It was only a matter of time before a college had the courage to quote its cost of attendance at nearly $100,000 a year. This spring, we get a glimpse of it.
A letter to a newly admitted Vanderbilt University engineering student showed an all-in price — room, board, personal expenses, a high-octane laptop — of $98,426. A student who makes three trips home to Los Angeles or London from the Nashville campus throughout the year can reach six figures.
This charming total is an anomaly. Only a small fraction of students entering college will pay anything close to it anytime soon, and about 35 percent of Vanderbilt students — those who don’t get aid who not based on need or merit — pays full list price.
But several dozen other colleges and universities that reject most applicants will likely reach this threshold within a few years.

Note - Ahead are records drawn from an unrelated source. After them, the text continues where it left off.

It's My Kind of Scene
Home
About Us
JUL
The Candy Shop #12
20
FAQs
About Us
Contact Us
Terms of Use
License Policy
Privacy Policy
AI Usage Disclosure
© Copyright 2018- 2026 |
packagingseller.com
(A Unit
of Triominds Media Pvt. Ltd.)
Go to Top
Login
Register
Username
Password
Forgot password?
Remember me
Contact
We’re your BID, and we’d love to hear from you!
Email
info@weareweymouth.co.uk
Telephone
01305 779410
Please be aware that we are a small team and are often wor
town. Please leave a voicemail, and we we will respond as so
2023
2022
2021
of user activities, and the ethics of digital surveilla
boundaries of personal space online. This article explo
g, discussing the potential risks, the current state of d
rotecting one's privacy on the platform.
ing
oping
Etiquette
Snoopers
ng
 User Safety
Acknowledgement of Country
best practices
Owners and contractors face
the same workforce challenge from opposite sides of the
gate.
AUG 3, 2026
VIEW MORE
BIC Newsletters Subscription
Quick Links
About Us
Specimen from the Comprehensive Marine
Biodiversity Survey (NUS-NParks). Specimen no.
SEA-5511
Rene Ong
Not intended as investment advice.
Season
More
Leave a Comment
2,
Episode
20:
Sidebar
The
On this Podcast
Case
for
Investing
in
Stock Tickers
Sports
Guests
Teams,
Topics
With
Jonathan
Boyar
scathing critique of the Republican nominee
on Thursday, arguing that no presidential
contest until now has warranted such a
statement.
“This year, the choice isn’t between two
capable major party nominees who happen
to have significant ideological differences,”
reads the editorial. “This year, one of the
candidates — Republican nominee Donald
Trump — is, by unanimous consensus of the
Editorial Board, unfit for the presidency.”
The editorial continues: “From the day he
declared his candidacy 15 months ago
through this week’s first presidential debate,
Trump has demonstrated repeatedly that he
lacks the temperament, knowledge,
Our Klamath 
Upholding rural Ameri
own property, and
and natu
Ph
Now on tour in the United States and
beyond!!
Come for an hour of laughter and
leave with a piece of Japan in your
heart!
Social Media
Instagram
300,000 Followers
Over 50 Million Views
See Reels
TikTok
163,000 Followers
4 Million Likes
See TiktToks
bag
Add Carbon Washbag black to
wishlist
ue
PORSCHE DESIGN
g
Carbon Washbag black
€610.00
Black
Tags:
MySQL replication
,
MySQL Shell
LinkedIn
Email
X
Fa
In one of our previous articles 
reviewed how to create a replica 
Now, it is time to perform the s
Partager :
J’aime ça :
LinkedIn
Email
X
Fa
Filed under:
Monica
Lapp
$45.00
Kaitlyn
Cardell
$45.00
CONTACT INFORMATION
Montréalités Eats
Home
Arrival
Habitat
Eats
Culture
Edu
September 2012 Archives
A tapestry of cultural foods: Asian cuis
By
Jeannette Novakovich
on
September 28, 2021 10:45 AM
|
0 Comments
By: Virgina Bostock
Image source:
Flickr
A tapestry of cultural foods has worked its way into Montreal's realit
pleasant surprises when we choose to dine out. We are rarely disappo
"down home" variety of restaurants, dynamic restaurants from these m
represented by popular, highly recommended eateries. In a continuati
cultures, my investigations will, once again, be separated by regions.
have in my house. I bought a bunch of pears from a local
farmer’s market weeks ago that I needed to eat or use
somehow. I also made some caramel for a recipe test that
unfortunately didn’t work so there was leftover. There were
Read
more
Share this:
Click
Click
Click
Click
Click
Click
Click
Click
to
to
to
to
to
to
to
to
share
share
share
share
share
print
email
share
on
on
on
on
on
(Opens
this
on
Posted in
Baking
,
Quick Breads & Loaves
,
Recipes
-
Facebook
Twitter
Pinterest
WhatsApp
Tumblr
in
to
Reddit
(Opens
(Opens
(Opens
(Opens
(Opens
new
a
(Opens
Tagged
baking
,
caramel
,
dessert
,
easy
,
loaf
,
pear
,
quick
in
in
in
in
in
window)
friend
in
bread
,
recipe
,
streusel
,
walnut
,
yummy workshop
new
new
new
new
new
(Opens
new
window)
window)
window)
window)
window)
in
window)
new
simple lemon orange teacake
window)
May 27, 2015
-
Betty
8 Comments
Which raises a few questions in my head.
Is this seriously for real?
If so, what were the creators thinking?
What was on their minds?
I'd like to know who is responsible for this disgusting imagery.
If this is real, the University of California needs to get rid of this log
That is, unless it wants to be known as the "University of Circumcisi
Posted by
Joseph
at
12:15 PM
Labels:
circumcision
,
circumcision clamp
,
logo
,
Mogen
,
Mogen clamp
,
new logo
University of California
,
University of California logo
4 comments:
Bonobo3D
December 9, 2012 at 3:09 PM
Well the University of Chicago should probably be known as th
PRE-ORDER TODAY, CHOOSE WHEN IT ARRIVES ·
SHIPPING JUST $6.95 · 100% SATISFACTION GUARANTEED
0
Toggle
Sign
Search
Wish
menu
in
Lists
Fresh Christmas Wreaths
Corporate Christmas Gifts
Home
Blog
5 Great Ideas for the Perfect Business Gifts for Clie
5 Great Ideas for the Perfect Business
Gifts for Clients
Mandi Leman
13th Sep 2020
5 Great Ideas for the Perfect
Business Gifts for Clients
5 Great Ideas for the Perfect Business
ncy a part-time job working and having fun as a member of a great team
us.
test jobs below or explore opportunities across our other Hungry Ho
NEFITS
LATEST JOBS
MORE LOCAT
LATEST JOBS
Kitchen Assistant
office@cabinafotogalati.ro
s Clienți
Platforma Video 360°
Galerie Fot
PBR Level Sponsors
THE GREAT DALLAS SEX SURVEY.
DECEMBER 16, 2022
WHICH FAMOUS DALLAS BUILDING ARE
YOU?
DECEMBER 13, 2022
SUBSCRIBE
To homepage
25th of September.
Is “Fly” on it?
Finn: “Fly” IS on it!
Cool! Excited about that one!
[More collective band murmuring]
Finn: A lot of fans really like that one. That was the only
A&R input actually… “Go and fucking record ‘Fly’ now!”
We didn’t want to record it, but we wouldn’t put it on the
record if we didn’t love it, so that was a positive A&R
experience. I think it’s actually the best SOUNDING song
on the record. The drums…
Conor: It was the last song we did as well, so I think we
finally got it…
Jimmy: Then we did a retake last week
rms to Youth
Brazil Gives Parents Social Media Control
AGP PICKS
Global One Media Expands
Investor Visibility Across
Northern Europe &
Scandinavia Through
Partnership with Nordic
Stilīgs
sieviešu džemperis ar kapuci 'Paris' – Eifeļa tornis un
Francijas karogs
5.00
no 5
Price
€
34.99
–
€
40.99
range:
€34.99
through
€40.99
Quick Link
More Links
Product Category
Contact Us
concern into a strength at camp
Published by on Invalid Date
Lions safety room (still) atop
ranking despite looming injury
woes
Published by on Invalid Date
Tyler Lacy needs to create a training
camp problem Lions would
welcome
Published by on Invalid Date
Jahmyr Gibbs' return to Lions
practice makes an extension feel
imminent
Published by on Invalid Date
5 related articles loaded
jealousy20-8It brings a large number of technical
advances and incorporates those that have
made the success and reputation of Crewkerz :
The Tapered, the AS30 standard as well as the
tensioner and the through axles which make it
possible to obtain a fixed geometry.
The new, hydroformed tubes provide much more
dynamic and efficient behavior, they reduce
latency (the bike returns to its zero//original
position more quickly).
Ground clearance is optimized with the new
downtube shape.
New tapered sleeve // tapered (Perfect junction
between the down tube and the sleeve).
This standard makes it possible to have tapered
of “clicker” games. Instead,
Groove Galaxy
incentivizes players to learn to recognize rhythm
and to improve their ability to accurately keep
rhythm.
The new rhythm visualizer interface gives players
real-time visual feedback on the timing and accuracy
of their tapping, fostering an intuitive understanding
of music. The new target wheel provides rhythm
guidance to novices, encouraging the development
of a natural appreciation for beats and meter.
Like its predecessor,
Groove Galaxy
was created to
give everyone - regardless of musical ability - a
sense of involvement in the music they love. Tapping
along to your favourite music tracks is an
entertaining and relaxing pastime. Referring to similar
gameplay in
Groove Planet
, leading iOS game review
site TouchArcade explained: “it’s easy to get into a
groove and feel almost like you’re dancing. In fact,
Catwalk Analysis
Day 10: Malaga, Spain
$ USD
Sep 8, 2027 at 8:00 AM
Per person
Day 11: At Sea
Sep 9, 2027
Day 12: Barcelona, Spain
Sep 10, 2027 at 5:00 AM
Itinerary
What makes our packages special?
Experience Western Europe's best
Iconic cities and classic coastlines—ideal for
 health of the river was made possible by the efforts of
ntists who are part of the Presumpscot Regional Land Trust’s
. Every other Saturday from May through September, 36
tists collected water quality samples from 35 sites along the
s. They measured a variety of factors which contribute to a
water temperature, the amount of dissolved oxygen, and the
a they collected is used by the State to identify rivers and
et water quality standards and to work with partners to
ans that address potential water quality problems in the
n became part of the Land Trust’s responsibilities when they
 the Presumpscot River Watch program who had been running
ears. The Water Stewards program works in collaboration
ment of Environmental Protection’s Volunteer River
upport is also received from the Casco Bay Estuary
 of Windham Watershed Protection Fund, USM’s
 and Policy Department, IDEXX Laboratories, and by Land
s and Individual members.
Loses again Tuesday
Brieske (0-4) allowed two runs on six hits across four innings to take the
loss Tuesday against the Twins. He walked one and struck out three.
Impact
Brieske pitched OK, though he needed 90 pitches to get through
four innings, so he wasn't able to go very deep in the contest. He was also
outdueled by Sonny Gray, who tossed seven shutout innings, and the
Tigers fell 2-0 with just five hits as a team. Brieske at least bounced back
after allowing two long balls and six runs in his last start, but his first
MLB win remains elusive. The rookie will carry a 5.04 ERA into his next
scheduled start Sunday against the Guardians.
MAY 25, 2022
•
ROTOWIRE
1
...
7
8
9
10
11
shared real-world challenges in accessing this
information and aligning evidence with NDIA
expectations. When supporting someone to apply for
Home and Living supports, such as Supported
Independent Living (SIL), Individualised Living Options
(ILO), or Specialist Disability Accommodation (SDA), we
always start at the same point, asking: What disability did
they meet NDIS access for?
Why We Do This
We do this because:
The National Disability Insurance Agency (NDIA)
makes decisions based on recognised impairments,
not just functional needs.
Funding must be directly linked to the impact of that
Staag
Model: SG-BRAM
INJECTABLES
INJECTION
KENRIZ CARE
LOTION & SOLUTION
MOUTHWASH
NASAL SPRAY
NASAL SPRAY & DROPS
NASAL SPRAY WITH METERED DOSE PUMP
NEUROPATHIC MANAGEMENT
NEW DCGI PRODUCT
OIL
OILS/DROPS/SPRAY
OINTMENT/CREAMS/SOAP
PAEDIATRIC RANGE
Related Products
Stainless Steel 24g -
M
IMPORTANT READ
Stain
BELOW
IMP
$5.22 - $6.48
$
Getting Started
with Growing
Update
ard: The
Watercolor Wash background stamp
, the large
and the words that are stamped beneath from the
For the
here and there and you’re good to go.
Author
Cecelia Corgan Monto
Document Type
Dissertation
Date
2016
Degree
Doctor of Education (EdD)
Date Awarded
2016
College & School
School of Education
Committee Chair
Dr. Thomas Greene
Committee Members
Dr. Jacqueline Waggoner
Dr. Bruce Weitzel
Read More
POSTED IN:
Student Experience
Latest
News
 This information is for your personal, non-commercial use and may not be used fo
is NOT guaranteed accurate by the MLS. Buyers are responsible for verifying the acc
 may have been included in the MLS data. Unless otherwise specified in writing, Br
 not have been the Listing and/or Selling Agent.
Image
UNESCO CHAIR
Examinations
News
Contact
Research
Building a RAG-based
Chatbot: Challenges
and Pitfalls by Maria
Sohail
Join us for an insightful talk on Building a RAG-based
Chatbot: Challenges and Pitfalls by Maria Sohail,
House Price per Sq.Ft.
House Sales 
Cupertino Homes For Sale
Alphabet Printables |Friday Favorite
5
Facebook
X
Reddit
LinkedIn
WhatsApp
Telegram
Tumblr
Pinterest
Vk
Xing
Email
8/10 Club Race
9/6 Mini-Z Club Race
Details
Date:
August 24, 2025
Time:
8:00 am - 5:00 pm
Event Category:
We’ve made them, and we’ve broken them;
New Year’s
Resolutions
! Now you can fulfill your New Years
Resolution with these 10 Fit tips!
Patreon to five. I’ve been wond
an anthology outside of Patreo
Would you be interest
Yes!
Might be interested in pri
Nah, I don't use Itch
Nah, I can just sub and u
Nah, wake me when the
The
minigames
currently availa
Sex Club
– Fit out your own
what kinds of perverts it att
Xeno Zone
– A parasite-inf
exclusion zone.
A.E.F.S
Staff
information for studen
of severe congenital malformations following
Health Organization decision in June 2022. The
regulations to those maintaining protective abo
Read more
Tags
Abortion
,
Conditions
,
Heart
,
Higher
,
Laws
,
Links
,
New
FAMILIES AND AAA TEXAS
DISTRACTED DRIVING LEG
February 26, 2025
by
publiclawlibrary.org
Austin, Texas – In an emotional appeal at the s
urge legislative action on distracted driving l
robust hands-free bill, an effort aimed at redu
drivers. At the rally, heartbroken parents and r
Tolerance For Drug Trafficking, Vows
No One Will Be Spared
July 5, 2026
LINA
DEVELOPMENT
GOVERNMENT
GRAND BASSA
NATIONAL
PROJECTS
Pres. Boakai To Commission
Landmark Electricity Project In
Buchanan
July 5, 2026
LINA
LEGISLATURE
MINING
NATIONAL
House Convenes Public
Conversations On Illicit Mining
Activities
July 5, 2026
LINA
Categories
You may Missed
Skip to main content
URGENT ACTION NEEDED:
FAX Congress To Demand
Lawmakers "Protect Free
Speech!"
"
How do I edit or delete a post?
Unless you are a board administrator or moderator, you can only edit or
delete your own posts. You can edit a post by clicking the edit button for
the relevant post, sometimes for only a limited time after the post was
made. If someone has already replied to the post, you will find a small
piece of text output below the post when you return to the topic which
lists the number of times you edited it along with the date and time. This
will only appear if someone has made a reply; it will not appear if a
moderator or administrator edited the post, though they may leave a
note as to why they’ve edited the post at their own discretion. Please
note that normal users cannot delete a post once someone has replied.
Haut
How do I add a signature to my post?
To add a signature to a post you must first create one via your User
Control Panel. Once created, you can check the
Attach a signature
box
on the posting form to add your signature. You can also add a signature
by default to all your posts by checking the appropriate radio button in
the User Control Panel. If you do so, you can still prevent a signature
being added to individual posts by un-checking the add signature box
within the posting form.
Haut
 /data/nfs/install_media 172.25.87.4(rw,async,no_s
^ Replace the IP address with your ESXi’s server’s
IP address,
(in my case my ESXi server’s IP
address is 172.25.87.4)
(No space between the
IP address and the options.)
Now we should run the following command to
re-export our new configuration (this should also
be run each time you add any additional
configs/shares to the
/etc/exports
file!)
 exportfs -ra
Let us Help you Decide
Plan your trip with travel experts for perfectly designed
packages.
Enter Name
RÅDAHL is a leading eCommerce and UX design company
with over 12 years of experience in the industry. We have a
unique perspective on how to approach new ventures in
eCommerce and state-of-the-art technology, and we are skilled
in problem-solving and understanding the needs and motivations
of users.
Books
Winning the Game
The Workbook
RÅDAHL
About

Their willingness to cross it raises two questions for anyone shopping for college: How did it happen, and is it possibly worth it?
Who Pays What
According to the College Board, the average 2023-24 list price for tuition, fees, housing and food is $56,190 at private, nonprofit four-year schools. At four-year public colleges, students in the state saw an average sticker price of $24,030.
That’s not what many people pay for, though, not even close. In the 2019-20 school year, according to federal data used by the College Board a report in 2023, 39 percent of in-state students attending a two-year college full-time received enough grant aid to cover all of their tuition and fees (though not their living expenses, which can make it difficult to attend school). At four-year public schools, 31 percent paid nothing for tuition and fees while 18 percent of students at private colleges and universities qualified for the same deal.
Those private colleges continue to provide significant discounts for people of all income types. A National Association of College and University Business Officers study private nonprofit colleges and universities have shown that they are reducing their tuition prices by 56 percent from the rack rate during the 2022-23 school year.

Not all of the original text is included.